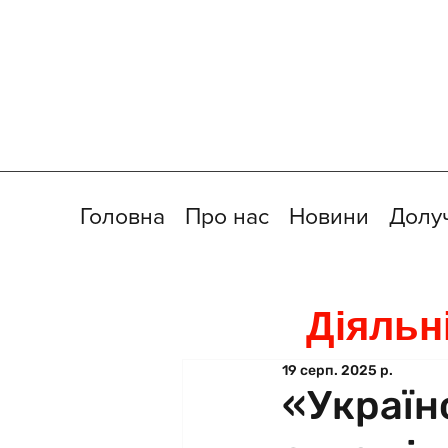
Головна
Про нас
Новини
Долу
Діяльн
19 серп. 2025 р.
«Україн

◆ ◆ ◆ ◆ ◆ ◆ ◆

- [What you have to do]
Return the data above in its exact wording, with none of the pictures.

- [Completed task]
Головна
Про нас
Новини
Долу
Діяльн
19 серп. 2025 р.
«Україн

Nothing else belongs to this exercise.